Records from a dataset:
##############################

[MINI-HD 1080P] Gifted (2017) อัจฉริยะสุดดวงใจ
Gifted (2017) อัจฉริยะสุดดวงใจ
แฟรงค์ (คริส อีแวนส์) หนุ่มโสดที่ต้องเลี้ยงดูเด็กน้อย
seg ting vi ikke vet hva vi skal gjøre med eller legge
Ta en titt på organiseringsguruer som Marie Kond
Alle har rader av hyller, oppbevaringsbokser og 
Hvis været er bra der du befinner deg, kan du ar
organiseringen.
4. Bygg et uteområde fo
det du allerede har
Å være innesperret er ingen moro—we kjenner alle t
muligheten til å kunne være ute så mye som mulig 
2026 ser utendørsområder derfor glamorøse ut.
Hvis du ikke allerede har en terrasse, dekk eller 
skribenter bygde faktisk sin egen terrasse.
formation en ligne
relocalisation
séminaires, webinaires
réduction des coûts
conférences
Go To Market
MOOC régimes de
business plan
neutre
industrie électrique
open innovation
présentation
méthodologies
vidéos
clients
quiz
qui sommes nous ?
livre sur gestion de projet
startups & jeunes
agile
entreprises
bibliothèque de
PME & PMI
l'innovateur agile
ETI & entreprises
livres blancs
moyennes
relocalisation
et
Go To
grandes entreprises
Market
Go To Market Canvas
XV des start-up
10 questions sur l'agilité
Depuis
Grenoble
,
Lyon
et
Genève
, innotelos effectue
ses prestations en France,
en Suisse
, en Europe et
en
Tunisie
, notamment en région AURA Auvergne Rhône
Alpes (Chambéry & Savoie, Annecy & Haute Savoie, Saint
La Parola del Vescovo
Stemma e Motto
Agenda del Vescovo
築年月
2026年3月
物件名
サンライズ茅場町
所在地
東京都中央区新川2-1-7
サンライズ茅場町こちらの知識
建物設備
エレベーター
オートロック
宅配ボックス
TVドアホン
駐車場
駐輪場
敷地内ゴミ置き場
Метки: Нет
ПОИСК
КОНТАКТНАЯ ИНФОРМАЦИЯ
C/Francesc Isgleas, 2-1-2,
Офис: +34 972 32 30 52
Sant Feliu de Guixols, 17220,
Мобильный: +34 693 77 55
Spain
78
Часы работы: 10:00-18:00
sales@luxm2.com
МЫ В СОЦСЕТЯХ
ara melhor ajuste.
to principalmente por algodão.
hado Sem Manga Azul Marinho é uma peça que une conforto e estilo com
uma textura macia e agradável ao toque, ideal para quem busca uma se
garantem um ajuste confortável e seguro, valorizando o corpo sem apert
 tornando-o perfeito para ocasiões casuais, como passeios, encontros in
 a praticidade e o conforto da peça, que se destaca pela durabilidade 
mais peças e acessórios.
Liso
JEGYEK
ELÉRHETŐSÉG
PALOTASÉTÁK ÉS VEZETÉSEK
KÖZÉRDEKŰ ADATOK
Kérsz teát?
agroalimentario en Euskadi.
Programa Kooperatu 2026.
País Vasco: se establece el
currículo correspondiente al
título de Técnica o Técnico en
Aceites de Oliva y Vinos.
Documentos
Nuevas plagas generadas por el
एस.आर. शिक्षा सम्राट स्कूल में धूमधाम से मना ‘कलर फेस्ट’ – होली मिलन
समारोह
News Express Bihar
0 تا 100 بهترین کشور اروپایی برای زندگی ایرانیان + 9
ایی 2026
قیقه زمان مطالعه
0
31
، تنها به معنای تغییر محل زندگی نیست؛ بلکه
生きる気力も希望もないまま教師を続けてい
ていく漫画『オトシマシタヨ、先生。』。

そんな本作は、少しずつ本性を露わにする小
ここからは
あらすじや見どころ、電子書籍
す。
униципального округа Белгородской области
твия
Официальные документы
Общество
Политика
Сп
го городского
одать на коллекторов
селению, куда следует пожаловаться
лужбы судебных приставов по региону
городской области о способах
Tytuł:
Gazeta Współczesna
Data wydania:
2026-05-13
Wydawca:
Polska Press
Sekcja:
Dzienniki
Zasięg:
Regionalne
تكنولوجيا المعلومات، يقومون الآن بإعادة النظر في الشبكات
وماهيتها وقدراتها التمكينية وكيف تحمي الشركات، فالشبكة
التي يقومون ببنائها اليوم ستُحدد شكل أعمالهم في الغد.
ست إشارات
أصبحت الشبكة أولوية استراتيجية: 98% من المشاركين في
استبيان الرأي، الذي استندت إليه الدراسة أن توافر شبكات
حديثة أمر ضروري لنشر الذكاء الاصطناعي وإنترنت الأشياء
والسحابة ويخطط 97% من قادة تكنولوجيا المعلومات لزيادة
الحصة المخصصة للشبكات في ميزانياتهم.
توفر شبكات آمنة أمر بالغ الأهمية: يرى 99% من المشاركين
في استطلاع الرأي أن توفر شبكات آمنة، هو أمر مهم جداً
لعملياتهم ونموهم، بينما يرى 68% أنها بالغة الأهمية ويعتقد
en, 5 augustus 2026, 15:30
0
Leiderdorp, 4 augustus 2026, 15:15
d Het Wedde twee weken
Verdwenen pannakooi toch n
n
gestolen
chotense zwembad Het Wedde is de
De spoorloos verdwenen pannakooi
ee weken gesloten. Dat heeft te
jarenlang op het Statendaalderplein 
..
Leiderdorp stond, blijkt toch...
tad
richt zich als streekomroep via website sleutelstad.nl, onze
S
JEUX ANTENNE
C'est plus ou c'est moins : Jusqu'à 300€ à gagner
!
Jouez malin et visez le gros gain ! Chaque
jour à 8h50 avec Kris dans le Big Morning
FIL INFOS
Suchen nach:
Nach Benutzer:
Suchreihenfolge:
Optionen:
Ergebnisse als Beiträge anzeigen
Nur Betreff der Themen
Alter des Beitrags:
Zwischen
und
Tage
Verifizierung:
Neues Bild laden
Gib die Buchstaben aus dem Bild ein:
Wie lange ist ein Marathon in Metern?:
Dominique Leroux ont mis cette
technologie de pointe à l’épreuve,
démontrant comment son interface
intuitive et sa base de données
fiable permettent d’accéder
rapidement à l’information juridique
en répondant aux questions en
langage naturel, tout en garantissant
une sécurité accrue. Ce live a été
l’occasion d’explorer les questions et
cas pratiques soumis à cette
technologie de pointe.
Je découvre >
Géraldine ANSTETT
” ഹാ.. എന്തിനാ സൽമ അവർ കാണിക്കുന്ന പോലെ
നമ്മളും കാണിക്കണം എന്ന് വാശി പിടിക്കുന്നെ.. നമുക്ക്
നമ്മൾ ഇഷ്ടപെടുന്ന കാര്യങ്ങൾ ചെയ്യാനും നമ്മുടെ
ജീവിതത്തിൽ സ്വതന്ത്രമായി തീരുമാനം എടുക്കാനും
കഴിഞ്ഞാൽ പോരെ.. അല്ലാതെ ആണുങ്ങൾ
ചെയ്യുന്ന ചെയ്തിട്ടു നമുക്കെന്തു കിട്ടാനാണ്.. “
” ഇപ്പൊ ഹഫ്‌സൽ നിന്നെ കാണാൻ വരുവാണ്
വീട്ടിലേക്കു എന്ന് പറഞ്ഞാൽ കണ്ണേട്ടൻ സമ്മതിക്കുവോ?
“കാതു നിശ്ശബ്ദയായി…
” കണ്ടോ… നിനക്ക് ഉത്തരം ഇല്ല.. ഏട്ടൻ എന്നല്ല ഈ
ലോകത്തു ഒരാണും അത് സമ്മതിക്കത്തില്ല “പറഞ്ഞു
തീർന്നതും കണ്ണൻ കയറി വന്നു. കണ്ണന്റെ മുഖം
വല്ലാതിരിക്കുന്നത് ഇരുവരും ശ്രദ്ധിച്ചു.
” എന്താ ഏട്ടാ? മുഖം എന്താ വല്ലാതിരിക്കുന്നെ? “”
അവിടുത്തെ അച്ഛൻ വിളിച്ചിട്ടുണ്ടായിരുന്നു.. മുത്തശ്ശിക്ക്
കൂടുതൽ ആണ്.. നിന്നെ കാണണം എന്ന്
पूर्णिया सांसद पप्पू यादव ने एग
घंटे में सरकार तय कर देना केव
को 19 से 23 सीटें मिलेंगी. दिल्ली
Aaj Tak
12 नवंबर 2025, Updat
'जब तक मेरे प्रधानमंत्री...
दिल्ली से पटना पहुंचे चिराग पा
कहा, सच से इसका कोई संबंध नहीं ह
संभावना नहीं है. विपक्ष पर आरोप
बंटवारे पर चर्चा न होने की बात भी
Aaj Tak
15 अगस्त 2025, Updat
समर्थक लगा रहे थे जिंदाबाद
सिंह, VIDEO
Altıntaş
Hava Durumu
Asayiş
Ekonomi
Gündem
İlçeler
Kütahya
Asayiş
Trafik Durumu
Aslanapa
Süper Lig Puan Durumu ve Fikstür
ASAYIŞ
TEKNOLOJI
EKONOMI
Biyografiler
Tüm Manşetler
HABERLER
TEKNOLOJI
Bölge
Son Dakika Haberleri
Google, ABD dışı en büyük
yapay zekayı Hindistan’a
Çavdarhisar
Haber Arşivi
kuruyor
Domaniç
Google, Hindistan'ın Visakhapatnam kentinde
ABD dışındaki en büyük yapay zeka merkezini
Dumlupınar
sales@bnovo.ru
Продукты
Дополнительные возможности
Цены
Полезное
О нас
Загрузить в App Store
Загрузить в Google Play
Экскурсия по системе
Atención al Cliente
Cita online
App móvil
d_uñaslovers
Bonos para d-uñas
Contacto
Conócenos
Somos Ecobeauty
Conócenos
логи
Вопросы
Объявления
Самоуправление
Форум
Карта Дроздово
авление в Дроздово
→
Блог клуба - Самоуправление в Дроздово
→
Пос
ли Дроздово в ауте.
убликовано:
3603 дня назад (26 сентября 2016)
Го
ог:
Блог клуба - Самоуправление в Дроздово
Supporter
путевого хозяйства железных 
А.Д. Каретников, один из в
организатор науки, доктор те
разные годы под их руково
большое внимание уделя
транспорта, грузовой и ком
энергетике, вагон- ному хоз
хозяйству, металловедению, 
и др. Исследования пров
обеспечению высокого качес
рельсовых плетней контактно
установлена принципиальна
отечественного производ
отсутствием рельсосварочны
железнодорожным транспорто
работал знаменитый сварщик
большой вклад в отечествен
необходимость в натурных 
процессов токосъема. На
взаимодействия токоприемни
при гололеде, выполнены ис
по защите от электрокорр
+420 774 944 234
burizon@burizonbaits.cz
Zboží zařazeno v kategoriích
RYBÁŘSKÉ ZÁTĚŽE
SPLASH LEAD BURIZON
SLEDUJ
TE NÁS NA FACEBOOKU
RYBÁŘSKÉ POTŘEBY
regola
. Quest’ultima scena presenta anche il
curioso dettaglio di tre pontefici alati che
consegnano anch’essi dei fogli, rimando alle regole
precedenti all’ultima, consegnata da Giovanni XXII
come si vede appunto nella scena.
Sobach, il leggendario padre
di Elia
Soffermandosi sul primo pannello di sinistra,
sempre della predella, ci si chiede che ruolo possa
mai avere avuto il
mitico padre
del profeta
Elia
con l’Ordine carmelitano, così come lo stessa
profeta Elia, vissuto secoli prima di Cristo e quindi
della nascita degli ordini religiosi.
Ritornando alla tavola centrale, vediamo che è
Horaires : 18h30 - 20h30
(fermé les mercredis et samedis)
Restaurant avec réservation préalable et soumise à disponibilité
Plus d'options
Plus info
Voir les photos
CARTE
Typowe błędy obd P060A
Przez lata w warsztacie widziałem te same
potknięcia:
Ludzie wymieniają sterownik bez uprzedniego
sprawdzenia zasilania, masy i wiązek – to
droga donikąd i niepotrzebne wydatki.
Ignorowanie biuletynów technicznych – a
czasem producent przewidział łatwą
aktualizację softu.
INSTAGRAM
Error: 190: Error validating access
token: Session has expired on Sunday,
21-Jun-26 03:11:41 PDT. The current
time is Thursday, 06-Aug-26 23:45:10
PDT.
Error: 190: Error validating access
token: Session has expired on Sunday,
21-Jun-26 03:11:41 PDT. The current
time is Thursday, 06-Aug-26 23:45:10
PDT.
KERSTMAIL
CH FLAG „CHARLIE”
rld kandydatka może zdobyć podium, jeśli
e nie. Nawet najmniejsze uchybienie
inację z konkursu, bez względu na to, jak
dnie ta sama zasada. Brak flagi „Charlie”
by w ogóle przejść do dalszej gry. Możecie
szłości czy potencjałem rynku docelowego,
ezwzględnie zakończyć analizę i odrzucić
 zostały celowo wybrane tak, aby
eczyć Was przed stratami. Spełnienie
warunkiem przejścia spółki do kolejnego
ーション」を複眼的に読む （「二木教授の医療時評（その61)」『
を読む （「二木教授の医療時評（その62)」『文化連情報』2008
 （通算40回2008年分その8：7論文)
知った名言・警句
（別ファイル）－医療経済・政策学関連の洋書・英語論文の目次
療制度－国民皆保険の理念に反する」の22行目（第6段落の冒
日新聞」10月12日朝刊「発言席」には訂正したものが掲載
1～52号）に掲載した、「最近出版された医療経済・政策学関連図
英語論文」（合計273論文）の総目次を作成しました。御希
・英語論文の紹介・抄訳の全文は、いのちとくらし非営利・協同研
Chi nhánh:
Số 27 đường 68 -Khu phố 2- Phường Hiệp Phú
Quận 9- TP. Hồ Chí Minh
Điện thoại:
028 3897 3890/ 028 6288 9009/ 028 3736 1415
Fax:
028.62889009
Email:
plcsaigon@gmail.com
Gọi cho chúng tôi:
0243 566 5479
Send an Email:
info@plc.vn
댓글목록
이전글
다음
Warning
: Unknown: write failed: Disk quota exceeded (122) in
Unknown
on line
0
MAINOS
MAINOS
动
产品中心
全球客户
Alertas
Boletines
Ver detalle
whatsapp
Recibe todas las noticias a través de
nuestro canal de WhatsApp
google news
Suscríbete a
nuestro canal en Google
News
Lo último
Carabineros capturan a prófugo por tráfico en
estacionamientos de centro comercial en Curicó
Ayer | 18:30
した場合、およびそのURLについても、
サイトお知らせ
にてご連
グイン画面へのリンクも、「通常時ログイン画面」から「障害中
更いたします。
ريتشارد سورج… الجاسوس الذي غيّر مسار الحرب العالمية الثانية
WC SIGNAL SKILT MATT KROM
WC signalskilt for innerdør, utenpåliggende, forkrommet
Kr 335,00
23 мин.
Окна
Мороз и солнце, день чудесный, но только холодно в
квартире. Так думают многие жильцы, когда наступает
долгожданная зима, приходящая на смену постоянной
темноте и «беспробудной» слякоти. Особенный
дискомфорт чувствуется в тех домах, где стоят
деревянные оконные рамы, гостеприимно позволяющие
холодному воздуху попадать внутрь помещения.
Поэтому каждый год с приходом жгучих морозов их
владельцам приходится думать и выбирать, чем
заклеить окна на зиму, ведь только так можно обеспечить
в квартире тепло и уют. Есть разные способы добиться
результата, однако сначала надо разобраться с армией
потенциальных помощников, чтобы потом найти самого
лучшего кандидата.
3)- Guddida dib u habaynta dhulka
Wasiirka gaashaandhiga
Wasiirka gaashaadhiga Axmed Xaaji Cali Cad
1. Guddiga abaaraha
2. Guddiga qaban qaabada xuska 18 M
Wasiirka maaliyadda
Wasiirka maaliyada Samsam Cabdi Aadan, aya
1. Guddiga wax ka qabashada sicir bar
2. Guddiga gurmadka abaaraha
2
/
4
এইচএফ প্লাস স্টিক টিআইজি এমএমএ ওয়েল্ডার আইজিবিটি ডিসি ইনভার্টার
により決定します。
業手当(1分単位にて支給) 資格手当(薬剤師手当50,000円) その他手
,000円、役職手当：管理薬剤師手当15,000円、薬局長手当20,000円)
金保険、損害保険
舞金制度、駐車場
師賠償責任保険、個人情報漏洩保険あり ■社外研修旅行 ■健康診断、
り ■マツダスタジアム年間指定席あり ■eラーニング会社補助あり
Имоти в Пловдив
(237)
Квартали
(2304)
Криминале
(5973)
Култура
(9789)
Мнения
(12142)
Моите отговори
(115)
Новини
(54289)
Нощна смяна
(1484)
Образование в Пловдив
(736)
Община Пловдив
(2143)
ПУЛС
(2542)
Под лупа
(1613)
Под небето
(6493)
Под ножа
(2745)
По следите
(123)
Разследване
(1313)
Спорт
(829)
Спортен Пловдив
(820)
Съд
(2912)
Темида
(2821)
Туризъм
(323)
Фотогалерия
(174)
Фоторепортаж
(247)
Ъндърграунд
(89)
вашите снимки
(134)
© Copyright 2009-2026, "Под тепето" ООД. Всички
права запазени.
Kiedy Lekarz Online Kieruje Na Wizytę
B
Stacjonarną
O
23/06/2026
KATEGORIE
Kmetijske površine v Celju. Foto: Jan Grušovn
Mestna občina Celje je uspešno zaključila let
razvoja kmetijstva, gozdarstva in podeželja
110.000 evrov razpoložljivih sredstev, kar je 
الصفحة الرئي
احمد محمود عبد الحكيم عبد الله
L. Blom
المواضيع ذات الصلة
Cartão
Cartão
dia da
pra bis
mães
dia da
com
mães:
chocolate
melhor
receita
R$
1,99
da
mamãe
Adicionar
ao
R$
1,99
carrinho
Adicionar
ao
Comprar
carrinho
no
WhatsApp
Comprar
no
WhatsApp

##############################

■ **Activity**
Return a word-for-word copy of the lines above from the one holding "सिंह, VIDEO" through the one holding "Google, Hindistan'ın Visakhapatnam kentinde", with both of them included and nothing besides.

■ **Response to the task**
सिंह, VIDEO
Altıntaş
Hava Durumu
Asayiş
Ekonomi
Gündem
İlçeler
Kütahya
Asayiş
Trafik Durumu
Aslanapa
Süper Lig Puan Durumu ve Fikstür
ASAYIŞ
TEKNOLOJI
EKONOMI
Biyografiler
Tüm Manşetler
HABERLER
TEKNOLOJI
Bölge
Son Dakika Haberleri
Google, ABD dışı en büyük
yapay zekayı Hindistan’a
Çavdarhisar
Haber Arşivi
kuruyor
Domaniç
Google, Hindistan'ın Visakhapatnam kentinde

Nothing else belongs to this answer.